EXERCISE:
Using the records provided below, locate and copy each line that contains the word "Kryotherapie".

——————

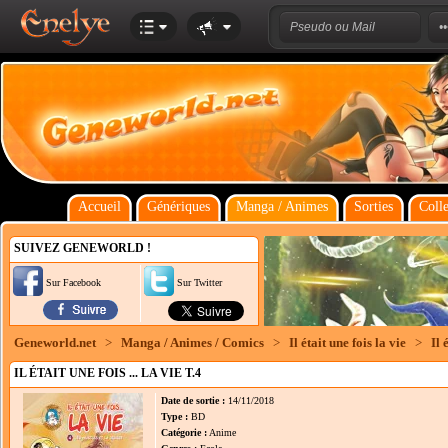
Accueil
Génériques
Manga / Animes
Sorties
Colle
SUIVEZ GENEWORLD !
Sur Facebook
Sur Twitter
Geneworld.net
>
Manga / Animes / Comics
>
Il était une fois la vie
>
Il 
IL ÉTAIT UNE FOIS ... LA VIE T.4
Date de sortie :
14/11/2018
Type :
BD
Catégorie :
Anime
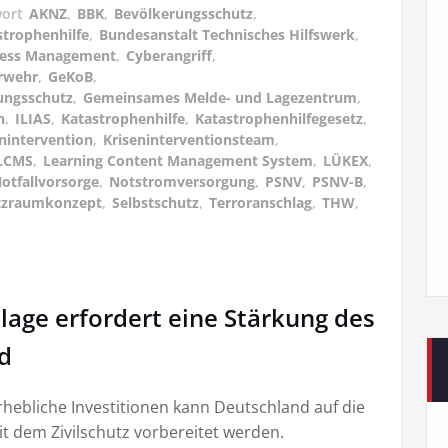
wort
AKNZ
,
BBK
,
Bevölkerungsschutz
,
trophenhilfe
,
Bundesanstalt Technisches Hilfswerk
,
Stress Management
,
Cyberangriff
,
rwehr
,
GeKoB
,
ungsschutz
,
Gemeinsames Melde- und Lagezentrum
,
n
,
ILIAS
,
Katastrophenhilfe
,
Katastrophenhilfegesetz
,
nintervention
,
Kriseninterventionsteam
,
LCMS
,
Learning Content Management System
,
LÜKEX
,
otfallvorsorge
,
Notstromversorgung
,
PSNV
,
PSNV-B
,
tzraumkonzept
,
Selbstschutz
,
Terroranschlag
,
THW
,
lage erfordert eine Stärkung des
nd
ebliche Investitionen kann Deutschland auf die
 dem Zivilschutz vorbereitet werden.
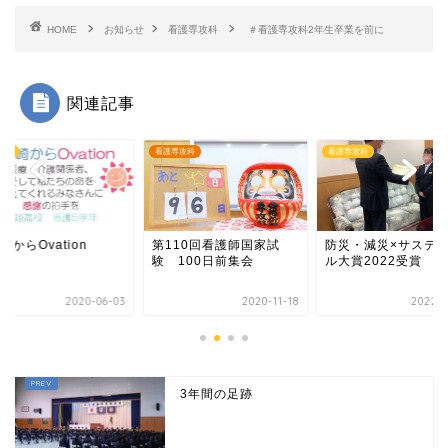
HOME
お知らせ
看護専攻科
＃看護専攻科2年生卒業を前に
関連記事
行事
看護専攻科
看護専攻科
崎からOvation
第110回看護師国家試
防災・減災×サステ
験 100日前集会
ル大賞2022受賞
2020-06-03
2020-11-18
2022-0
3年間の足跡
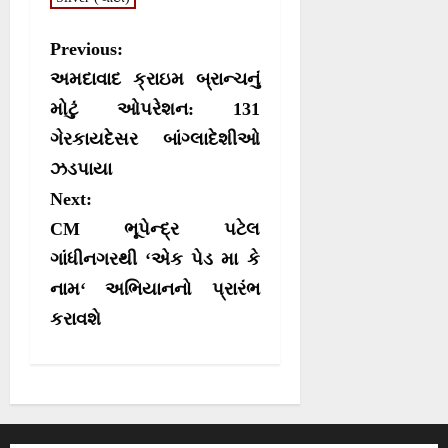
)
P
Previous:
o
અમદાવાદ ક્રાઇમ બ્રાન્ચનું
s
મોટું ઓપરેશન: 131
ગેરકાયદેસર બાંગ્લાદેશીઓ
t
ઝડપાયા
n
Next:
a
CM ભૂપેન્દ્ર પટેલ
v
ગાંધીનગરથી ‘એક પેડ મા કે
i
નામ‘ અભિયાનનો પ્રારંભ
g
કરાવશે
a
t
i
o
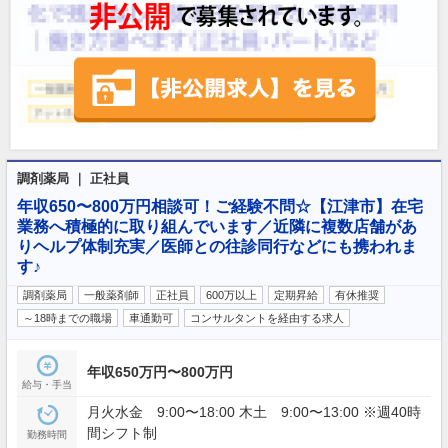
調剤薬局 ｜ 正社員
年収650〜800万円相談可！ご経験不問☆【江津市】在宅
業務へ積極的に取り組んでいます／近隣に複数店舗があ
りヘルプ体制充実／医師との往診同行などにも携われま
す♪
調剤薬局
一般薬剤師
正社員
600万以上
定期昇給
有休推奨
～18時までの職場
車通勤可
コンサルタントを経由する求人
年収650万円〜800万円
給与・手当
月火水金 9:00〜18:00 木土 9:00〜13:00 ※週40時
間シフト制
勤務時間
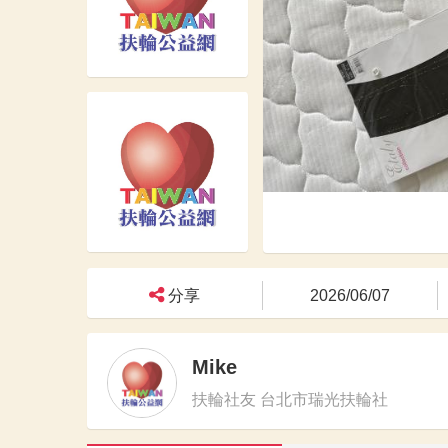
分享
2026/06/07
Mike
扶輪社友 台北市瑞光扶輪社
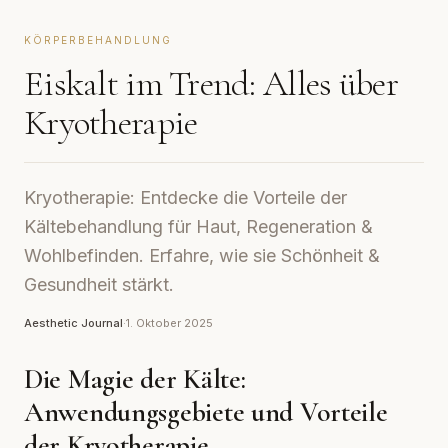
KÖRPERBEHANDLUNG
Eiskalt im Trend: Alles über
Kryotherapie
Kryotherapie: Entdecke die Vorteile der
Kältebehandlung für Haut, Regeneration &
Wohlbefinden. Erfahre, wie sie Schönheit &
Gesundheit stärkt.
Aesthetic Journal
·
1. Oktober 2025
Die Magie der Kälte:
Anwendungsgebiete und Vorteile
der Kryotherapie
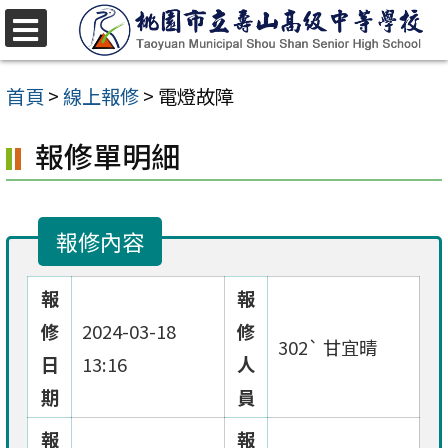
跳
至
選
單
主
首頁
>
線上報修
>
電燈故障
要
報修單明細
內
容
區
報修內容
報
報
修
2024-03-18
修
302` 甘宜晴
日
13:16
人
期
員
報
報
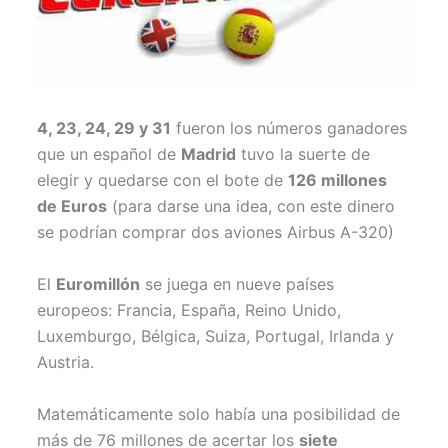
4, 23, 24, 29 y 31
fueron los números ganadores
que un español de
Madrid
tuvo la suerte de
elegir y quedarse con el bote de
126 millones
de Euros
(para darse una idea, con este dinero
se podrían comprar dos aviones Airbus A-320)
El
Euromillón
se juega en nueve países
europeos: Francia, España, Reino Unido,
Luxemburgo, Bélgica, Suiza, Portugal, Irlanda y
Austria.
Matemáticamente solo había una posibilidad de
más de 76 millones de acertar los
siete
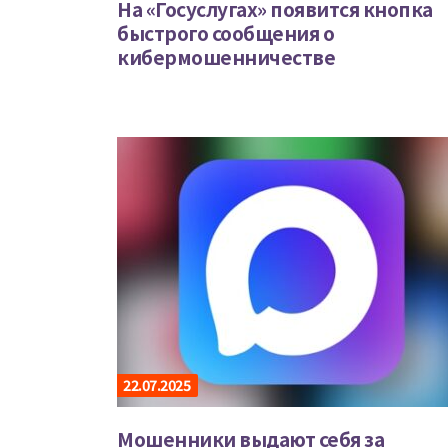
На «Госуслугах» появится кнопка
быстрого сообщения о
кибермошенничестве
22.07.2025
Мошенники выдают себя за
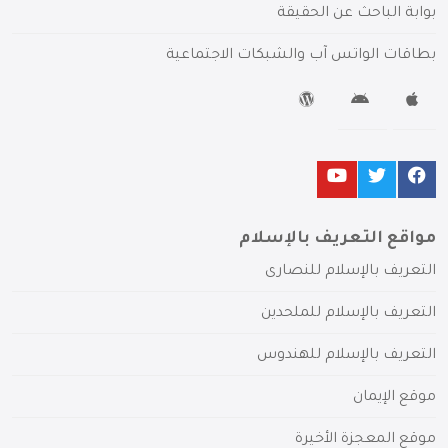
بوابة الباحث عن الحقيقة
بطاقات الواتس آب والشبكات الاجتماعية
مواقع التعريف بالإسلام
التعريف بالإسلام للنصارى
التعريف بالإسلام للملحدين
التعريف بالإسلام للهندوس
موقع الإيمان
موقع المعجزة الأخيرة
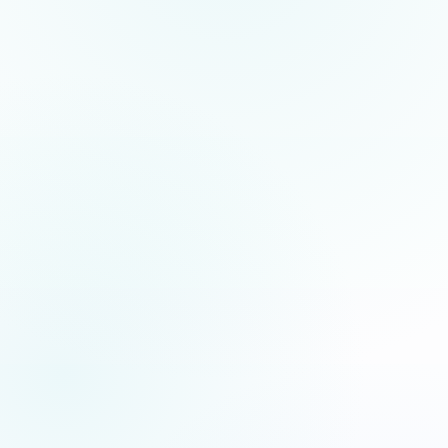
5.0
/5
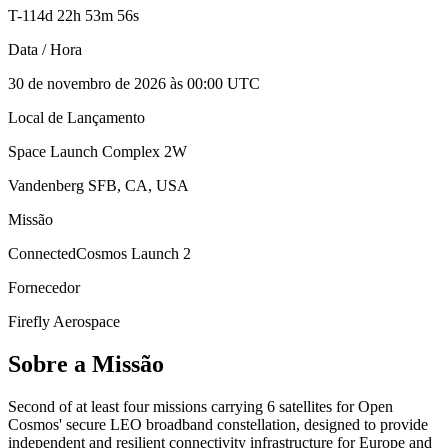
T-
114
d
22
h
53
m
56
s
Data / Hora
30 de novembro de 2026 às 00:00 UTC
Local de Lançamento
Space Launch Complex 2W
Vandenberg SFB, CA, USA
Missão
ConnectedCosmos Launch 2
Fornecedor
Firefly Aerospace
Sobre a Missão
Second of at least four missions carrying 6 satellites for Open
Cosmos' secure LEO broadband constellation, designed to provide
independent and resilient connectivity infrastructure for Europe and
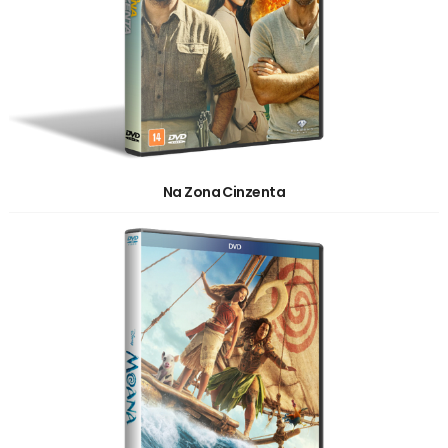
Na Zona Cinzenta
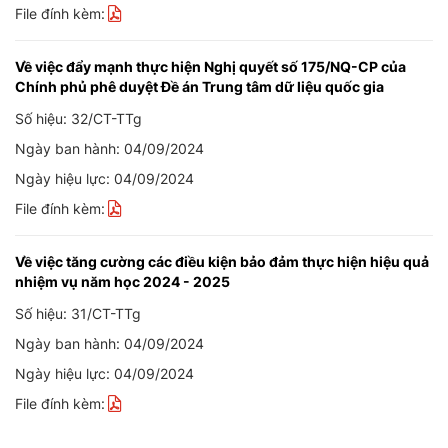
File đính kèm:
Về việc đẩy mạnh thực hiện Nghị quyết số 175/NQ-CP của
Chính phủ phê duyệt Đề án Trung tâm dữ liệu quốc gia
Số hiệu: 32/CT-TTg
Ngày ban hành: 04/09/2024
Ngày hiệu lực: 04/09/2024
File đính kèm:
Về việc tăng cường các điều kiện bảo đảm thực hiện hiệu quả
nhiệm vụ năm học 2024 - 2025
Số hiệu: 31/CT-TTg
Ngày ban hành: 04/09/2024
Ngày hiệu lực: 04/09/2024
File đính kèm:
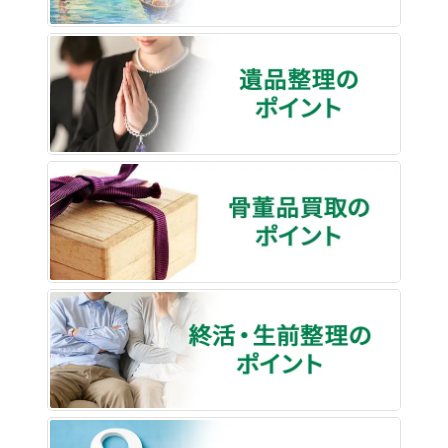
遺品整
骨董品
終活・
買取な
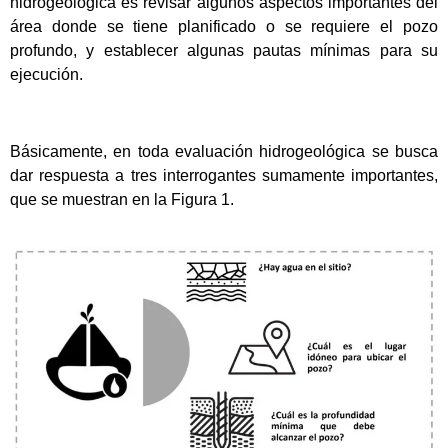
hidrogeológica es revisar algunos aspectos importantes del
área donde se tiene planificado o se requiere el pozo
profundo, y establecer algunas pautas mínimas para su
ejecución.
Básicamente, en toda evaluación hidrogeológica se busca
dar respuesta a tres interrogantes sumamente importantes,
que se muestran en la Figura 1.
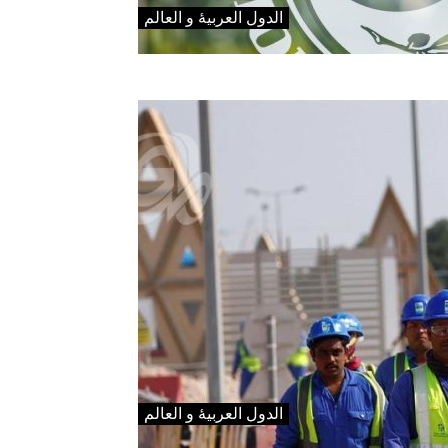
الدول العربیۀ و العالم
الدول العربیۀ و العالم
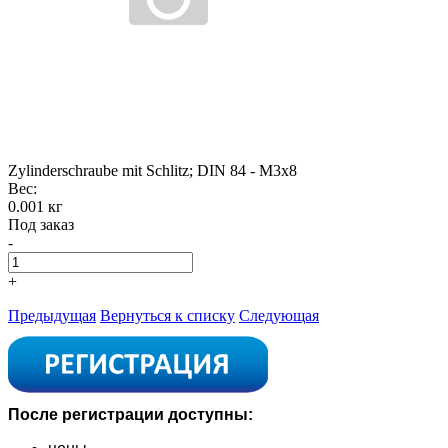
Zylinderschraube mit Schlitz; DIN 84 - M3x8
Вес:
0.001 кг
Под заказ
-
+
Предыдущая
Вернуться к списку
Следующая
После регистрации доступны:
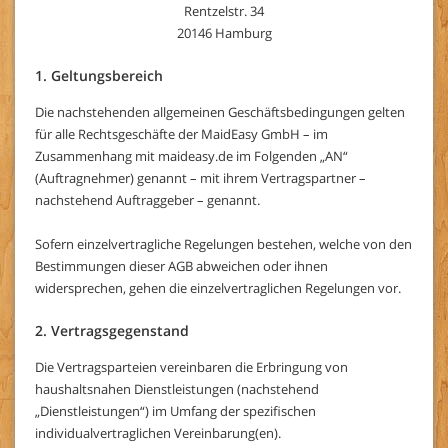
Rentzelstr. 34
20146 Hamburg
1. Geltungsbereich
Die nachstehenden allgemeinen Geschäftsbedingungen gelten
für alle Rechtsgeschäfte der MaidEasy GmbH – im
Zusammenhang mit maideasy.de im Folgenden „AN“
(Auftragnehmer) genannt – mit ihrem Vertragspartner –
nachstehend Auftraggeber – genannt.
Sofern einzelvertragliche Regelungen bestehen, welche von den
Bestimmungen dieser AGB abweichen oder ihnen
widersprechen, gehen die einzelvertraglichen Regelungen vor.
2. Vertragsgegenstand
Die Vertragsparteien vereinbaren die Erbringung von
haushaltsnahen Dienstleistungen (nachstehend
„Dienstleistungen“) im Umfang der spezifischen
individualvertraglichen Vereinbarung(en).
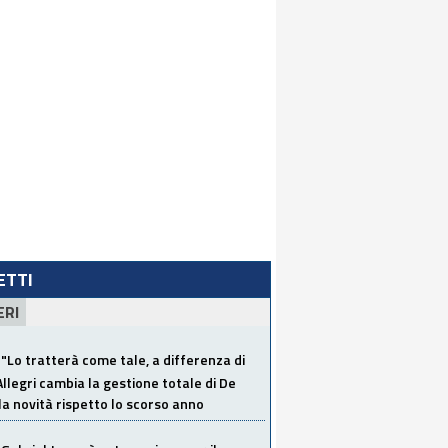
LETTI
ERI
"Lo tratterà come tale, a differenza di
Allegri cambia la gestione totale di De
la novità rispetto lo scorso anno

——————

WORKED SOLUTION:
Kryotherapie
Kryotherapie: Entdecke die Vorteile der
der Kryotherapie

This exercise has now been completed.